● Work order
Set every line of the data down again exactly, and keep the pictures out.

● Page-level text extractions
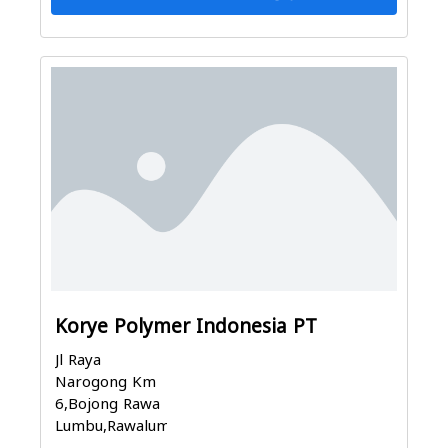
Korye Polymer Indonesia PT
Jl Raya
Narogong Km
6,Bojong Rawa
Lumbu,Rawalumbu,...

● Solution
Korye Polymer Indonesia PT
Jl Raya
Narogong Km
6,Bojong Rawa
Lumbu,Rawalumbu,...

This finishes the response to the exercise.